Solution Explanation: Shortest Path with Alternating Colors

This problem asks for the shortest path between node 0 and all other nodes in a directed graph, with the constraint that the colors of the edges must alternate (red, blue, red, ... or blue, red, blue, ...). We can efficiently solve this using Breadth-First Search (BFS).

Approach:

  1. Graph Representation: We represent the graph using two adjacency lists: one for red edges and one for blue edges. This allows us to easily access the neighbors of a node for each color.

  2. BFS with Color Tracking: The BFS algorithm is modified to track the current edge color. Each node in the queue is represented as a tuple (node, color), where node is the node's index and color indicates the color of the last edge traversed (0 for red, 1 for blue).

  3. Alternating Colors: When processing a node, we explore its neighbors using the opposite color. If the current color is red (0), we explore blue edges; if blue (1), we explore red edges.
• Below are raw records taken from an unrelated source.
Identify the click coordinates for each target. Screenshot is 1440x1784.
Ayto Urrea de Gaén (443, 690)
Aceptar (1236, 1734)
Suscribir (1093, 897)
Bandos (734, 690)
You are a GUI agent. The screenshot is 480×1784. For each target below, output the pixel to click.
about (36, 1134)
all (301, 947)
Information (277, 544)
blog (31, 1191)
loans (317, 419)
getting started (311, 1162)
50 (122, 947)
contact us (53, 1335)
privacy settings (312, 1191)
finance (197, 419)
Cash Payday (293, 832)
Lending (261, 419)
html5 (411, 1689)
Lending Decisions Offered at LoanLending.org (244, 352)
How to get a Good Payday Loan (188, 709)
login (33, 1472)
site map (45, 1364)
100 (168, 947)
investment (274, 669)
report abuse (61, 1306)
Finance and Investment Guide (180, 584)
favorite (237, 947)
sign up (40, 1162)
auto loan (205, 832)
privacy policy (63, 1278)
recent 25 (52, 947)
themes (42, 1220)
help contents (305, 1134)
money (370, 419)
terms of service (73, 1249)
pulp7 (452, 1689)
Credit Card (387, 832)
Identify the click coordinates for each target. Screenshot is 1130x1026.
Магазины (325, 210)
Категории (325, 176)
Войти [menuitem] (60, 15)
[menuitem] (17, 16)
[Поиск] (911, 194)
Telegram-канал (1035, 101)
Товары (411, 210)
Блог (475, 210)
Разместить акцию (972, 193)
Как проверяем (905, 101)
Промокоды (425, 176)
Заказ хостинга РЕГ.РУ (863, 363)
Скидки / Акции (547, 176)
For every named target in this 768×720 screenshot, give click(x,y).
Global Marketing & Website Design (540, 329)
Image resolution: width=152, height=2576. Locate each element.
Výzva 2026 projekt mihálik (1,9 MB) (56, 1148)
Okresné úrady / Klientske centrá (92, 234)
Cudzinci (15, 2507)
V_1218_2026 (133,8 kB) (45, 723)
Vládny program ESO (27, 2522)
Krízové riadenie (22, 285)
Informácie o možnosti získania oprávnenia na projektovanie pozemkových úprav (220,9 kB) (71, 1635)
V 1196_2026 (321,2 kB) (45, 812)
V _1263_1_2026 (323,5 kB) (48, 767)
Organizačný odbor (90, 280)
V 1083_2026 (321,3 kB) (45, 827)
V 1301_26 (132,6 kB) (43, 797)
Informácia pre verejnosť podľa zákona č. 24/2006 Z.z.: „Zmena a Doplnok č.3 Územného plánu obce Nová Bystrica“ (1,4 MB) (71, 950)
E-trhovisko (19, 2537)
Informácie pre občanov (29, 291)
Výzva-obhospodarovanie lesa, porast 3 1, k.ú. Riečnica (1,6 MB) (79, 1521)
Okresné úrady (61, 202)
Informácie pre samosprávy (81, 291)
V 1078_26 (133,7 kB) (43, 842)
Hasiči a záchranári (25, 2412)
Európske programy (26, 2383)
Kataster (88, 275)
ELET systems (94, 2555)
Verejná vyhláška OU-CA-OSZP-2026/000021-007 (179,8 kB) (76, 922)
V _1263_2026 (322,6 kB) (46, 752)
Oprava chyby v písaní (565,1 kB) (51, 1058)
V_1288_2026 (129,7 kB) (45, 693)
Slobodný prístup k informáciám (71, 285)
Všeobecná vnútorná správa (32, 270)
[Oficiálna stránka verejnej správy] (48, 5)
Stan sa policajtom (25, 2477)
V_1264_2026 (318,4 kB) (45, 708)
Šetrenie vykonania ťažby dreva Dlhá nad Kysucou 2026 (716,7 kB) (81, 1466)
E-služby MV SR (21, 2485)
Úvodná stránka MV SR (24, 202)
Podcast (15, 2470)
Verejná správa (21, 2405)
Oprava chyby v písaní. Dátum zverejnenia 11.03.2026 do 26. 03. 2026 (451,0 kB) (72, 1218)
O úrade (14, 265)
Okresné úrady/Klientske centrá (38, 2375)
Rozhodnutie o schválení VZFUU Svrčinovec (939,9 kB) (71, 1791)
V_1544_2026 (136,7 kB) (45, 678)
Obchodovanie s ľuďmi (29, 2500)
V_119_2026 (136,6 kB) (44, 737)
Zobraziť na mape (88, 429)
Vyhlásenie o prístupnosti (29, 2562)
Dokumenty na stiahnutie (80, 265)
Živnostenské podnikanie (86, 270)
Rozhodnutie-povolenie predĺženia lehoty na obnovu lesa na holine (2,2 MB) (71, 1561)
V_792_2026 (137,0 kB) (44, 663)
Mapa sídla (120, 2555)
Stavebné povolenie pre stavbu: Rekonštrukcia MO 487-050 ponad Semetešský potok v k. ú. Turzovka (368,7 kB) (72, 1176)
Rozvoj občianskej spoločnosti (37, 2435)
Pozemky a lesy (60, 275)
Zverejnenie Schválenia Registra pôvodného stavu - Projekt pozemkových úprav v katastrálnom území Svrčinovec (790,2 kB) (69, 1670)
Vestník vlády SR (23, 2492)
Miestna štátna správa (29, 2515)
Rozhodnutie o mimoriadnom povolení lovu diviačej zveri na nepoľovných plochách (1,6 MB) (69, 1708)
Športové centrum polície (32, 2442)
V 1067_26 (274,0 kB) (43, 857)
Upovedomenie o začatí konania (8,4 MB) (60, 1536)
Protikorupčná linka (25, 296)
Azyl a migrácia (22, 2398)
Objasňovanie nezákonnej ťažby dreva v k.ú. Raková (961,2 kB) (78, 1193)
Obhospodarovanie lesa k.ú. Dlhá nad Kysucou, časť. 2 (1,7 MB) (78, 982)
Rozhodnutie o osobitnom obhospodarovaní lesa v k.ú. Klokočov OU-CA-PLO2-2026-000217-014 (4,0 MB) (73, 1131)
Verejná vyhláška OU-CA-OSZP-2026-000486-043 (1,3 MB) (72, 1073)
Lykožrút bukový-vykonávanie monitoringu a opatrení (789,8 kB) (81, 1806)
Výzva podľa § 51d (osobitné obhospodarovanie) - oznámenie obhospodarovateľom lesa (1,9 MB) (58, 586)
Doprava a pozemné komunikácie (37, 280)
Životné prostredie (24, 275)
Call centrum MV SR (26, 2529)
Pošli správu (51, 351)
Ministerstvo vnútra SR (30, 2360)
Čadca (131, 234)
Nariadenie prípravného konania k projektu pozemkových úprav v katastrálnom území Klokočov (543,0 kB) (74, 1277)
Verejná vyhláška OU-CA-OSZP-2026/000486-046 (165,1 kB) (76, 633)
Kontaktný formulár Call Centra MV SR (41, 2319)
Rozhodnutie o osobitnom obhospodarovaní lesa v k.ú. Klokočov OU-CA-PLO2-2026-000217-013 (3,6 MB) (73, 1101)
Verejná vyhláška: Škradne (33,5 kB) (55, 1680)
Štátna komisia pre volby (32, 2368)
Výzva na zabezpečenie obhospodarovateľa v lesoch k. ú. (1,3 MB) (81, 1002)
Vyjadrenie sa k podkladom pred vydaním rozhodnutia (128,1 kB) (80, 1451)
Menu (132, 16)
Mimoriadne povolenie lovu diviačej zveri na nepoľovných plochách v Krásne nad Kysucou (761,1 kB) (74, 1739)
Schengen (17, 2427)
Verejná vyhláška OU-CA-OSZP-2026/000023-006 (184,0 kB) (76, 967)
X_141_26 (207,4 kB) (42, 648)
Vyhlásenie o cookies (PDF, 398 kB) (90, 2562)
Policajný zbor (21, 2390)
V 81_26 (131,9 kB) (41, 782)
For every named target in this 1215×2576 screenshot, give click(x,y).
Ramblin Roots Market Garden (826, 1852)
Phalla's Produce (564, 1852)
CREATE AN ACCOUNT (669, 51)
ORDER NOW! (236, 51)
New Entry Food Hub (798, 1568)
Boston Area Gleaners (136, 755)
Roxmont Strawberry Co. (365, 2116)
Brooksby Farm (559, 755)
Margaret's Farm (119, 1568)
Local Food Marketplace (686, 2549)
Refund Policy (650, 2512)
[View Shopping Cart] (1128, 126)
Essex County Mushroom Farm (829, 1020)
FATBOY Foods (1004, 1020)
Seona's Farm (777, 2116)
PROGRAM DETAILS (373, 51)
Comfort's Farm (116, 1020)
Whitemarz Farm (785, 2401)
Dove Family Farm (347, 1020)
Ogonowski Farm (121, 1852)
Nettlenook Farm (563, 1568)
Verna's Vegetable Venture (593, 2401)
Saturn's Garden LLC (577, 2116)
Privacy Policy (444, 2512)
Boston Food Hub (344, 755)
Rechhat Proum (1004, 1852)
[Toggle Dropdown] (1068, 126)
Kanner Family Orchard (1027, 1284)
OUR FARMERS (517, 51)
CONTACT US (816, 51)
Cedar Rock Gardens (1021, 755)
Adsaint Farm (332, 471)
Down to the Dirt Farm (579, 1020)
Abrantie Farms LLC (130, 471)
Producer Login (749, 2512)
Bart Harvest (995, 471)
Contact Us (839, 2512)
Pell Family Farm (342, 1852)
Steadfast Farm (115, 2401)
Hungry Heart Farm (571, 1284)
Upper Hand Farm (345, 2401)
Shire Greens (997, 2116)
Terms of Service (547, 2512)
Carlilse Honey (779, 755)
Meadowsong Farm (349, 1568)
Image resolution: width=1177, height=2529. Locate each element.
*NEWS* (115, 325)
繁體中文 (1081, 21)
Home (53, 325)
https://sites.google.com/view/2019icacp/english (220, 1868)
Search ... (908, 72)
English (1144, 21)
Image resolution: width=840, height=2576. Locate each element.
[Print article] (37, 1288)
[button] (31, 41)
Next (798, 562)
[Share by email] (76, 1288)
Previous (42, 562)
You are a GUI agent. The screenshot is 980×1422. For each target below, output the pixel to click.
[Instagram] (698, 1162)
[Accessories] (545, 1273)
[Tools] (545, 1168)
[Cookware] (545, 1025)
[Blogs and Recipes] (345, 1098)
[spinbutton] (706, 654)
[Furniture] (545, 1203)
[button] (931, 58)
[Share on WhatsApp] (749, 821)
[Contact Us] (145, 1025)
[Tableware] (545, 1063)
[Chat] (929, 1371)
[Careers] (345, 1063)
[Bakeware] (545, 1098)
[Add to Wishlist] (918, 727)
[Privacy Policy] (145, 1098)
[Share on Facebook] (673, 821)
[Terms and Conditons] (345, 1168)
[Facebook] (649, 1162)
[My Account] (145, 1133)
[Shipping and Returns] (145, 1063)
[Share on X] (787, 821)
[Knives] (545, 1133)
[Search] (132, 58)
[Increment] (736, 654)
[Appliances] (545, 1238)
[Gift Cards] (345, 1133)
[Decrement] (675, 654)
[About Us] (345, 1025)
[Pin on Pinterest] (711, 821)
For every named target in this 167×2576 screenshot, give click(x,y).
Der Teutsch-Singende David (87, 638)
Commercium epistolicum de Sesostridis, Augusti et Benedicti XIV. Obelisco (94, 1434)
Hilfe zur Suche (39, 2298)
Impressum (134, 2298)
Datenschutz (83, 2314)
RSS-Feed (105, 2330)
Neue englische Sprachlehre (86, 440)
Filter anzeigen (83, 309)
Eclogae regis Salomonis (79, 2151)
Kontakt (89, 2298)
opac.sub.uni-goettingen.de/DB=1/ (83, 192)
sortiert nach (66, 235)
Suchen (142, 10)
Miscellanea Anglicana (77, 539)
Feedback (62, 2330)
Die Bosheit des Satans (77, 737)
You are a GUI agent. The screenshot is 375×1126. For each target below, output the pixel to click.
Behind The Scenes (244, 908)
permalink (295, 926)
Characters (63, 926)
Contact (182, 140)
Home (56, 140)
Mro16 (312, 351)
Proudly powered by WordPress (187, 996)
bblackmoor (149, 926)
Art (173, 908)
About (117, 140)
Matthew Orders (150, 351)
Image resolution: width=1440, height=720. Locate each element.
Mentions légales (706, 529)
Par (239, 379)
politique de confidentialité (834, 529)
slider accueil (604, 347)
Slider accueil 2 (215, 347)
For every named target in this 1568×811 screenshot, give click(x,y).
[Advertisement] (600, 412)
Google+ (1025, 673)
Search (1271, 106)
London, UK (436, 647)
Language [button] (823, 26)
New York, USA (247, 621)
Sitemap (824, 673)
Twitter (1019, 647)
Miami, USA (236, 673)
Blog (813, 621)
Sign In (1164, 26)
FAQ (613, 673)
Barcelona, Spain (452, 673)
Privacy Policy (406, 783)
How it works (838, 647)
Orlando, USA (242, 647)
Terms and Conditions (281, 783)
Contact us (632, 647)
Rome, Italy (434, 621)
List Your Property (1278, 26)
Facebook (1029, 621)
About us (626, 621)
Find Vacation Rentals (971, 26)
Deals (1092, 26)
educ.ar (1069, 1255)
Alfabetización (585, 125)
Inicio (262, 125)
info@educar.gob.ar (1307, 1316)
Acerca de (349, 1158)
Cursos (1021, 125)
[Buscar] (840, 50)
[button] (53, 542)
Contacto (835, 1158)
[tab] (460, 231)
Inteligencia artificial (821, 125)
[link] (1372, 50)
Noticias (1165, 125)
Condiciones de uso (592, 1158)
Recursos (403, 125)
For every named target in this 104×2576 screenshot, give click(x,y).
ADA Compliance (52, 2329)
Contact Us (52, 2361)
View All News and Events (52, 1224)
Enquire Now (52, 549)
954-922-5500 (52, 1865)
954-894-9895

This ensures the alternating color constraint is met.

  4. Shortest Path Distance: The distance from node 0 to each node is determined by the level in the BFS traversal. We use an array ans to store the shortest distance for each node, initializing it with -1 to indicate that the node is unreachable.

  5. Visited Tracking: A vis set (or 2D boolean array) is crucial to avoid cycles and ensure we only visit each node with a specific color once. The key is (node, color), preventing revisits with the same color.

Time Complexity: O(V + E), where V is the number of nodes (n) and E is the number of edges (total number of red and blue edges). The BFS algorithm visits each node and edge at most once.

Space Complexity: O(V + E), dominated by the adjacency lists and the queue in the worst case (when the graph is dense).

Code Implementation (Python):

from collections import defaultdict, deque
 
class Solution:
    def shortestAlternatingPaths(self, n: int, redEdges: List[List[int]], blueEdges: List[List[int]]) -> List[int]:
        g = [defaultdict(list), defaultdict(list)]  # Adjacency lists for red (0) and blue (1) edges
        for u, v in redEdges:
            g[0][u].append(v)
        for u, v in blueEdges:
            g[1][u].append(v)
 
        ans = [-1] * n             # Shortest distance to each node
        ans[0] = 0                 # Distance to starting node is 0
        vis = set()                # Visited nodes with colors
 
        q = deque([(0, 0), (0, 1)]) # Queue of (node, color) tuples
        vis.add((0,0))
        vis.add((0,1))
        d = 0                       # Level/Distance
 
        while q:
            for _ in range(len(q)): # Process nodes at current level
                i, c = q.popleft()
                
                # Explore neighbors with opposite color
                next_color = 1 - c
                for neighbor in g[next_color][i]:
                    if (neighbor, next_color) not in vis:
                        vis.add((neighbor, next_color))
                        q.append((neighbor, next_color))
                        ans[neighbor] = d + 1
 
 
            d += 1 #Increment distance for next level
 
        return ans
 

The code in other languages (Java, C++, Go, TypeScript) follows a similar structure, adapting the data structures and syntax accordingly. The core algorithm remains the same: BFS with color tracking and efficient visited node management.